LIFE COMES THROUGH CHRIST

1. God’s grace makes possible a free gift to us 15

Everything turns on the word ‘but’. This free gift is unlike the transgression in the sense of consequences. This gift comes through Jesus obedience to God while death come s to us through the transgression of Adam. All died in Adam and all are made alive in Christ. The ‘all’ means ‘all who are represented by’. As Adam represents all who die, so all who are represented by Christ are made alive. The Virgin Birth means that Adam’s sin was not imputed to Christ in His incarnation. So, too, when faith is applied to the gospel, a person receives this gift. Christ death made all men savable. We can now receive the free gift of salvation so much so that Jesus can say, I am the resurrection and the life he who believes in me though he were dead, yet shall He live and whosoever lives and believes in me shall never die! God’s grace makes this reality possible.

2. God’s grace makes possible our justification 16

There are only two possibilities for the human race now. The first is to experience the eternal consequences of our association with Adam’s sin. That is judgment followed by condemnation at the Great White Throne judgment.
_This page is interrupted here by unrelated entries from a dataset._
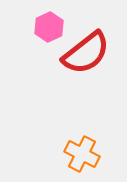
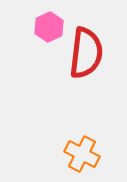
red semicircle: rotated 45 degrees counterclockwise
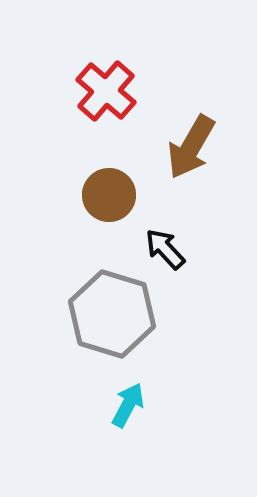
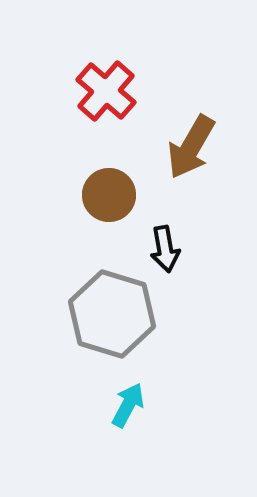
black arrow: rotated 147 degrees counterclockwise
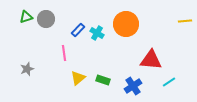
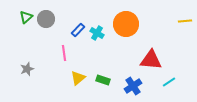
green triangle: rotated 24 degrees counterclockwise
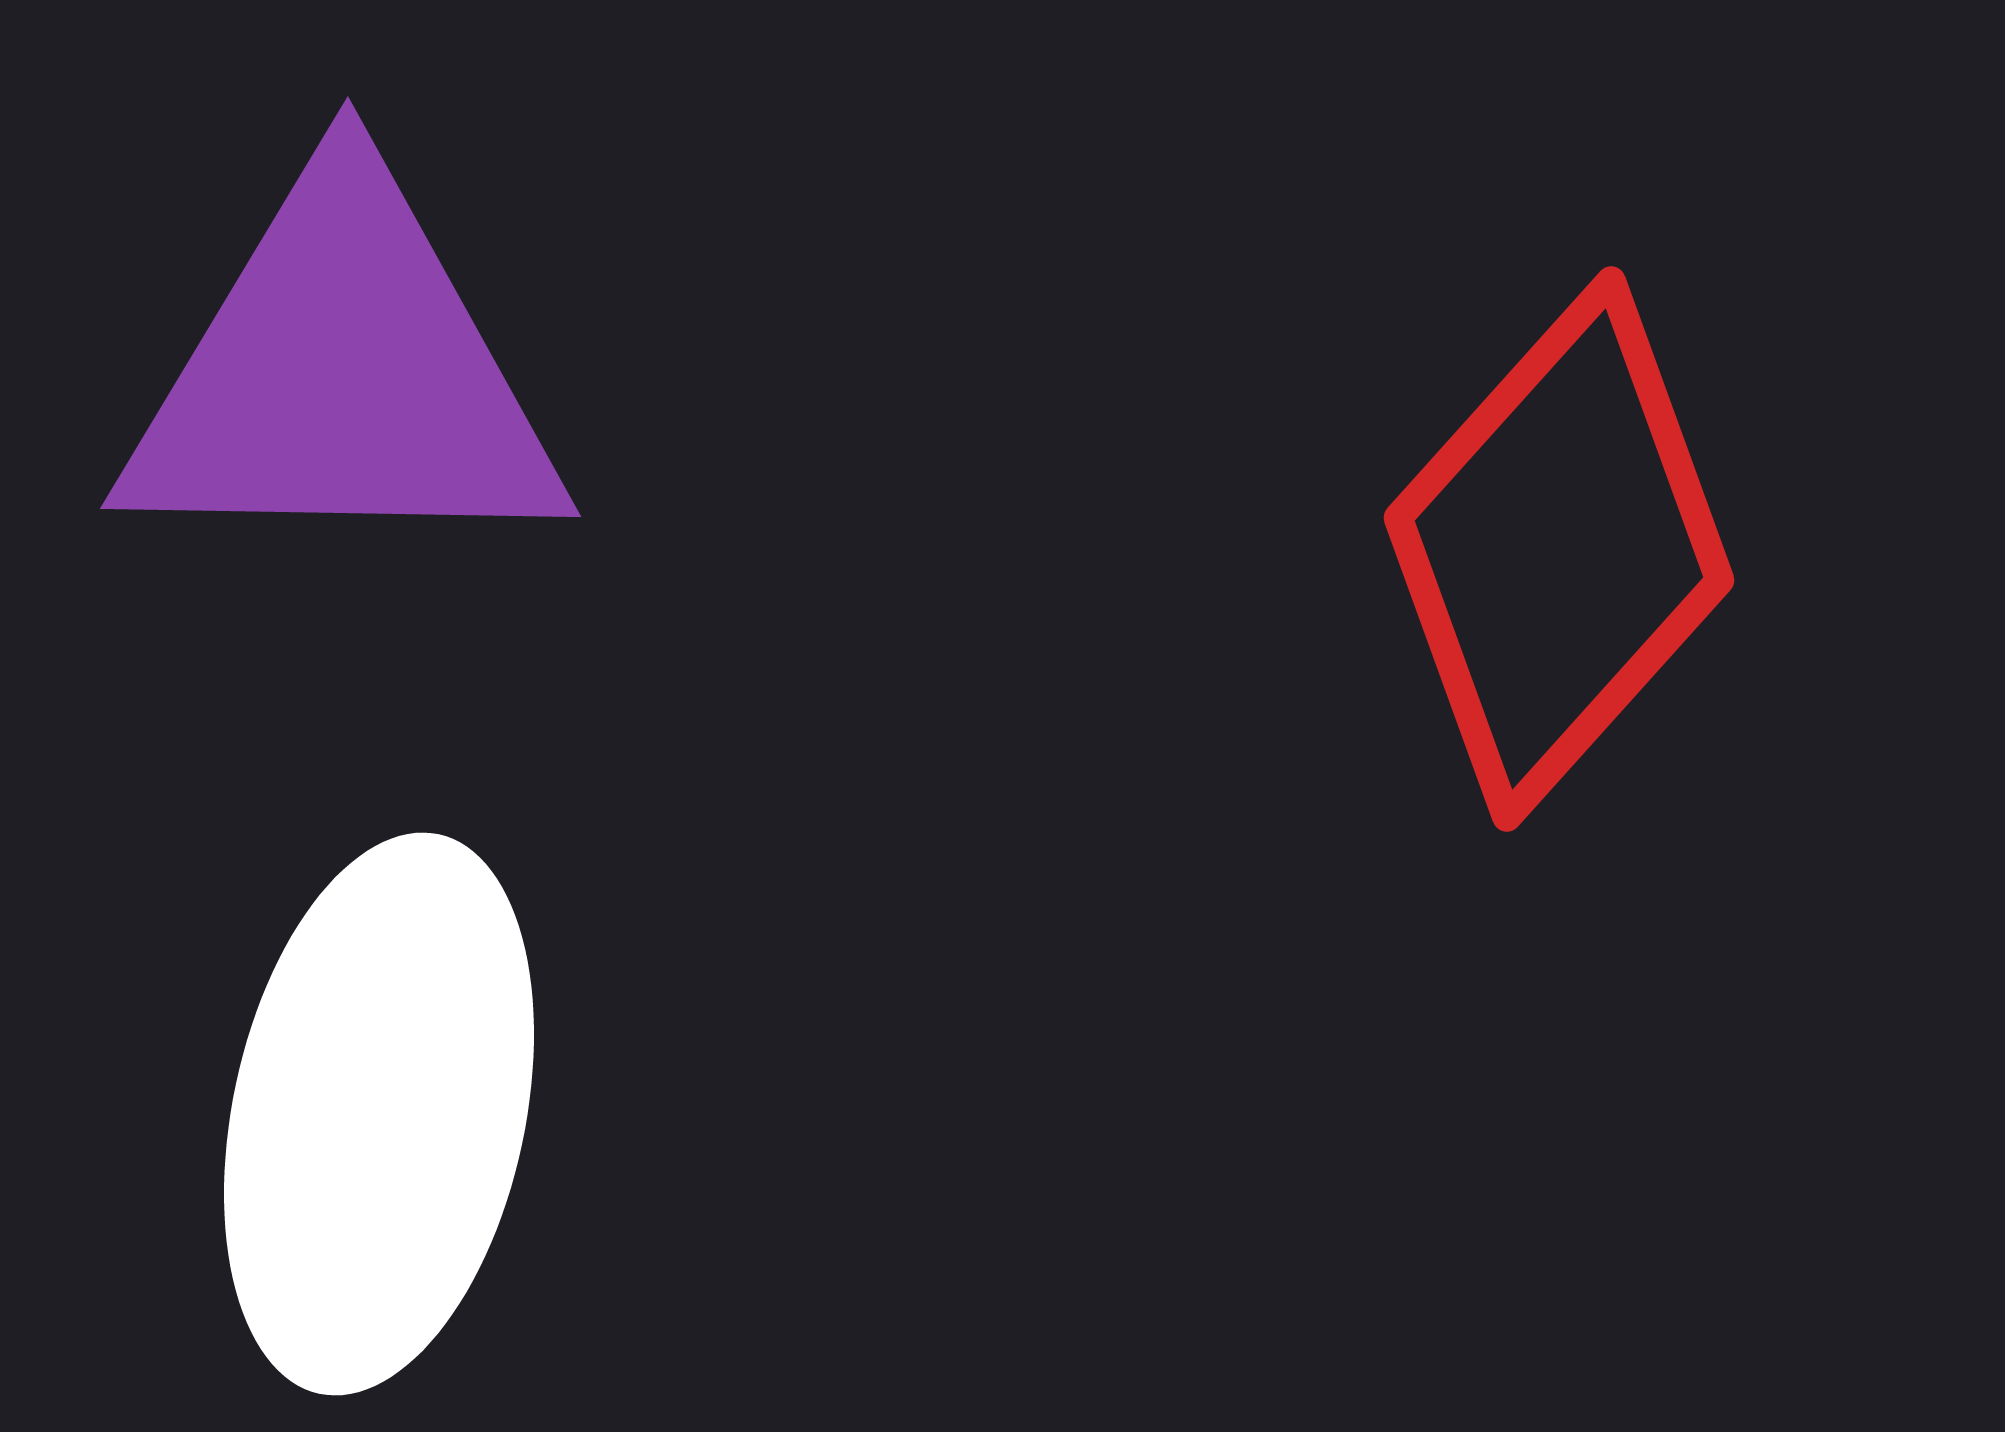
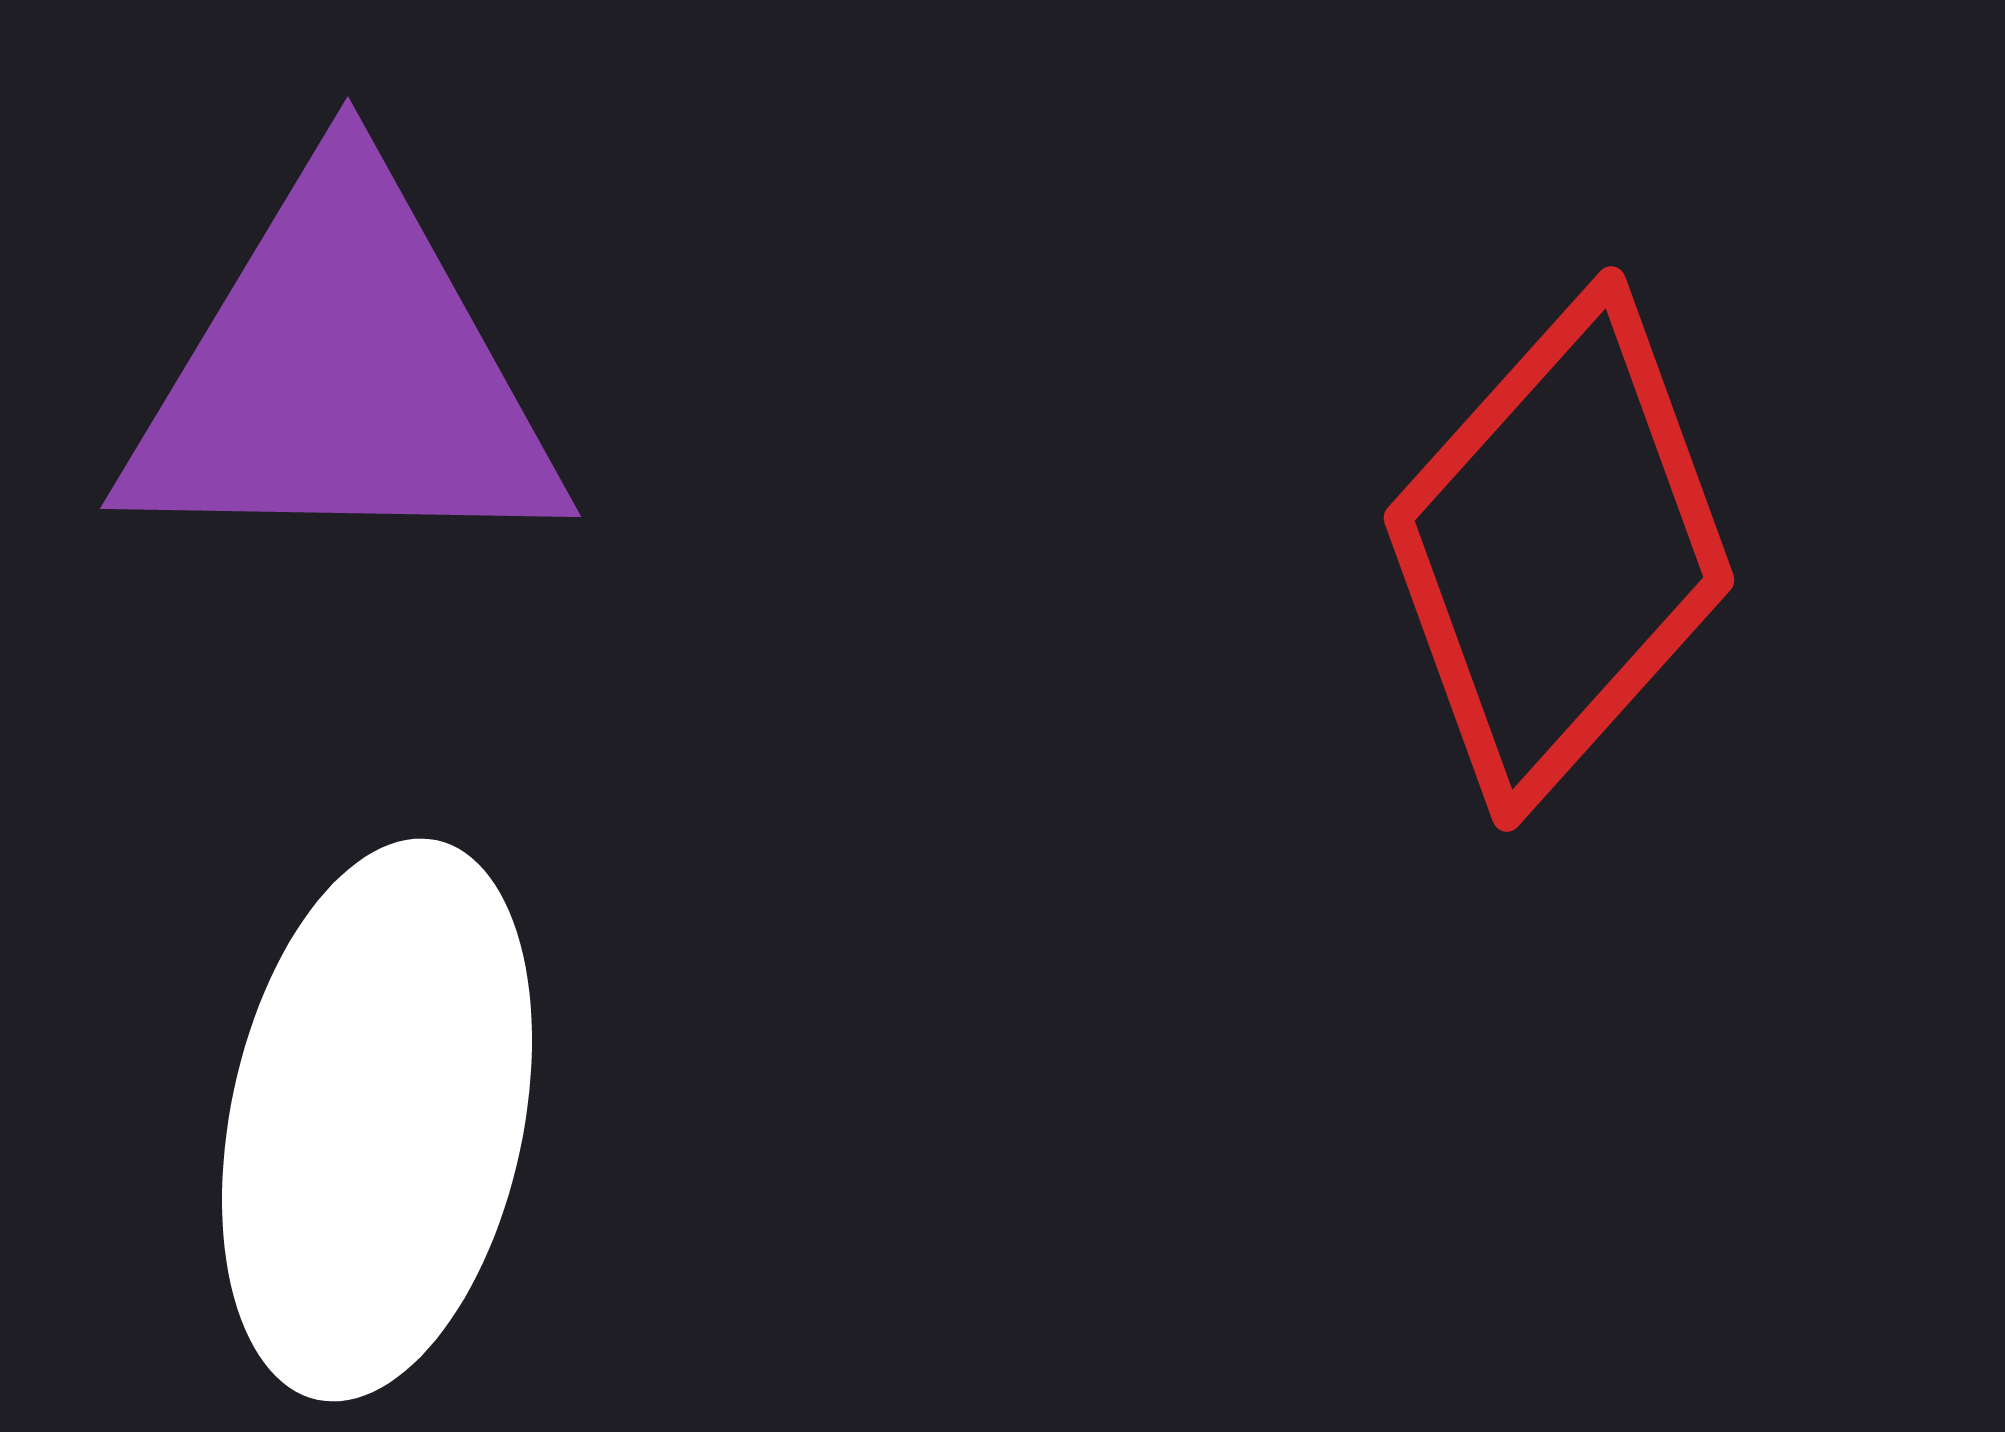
white ellipse: moved 2 px left, 6 px down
If one does not accept the free gift God offers based on His grace in Christ there is no hope at all. The second is deliverance from these consequences by taking this free gift—it is free because it costs us nothing—it is a gift because God offers us deliverance from judgment. This results in justification, which is God’s declaration that we have Christ’s righteousness imputed to us changing our legal standing from guilty to not guilty.

3. Jesus not only delivers us from death He also gives us eternal life

What would have happened if Adam had not sinned? We would all remain under the conditional covenant that Adam lived under before he sinned. It would mean that if we sinned, we would die. It would be as though each individual were on a perpetual probation. One sin and death would result. When Jesus delivered us from the penalty of eating the fruit of the tree of the knowledge of good and evil, he also applied to us the life from which we had been previously barred. Now when we sin, we still live, due to the work of Christ. Thus, what was gained in Christ is MUCH MORE than what we lost in Adam. This is what God’s grace provides!

1. Every human being in every generation is lost and dies imputed with the sin of Adam.

2. Only when Christ’s righteousness is imputed to us can we be saved.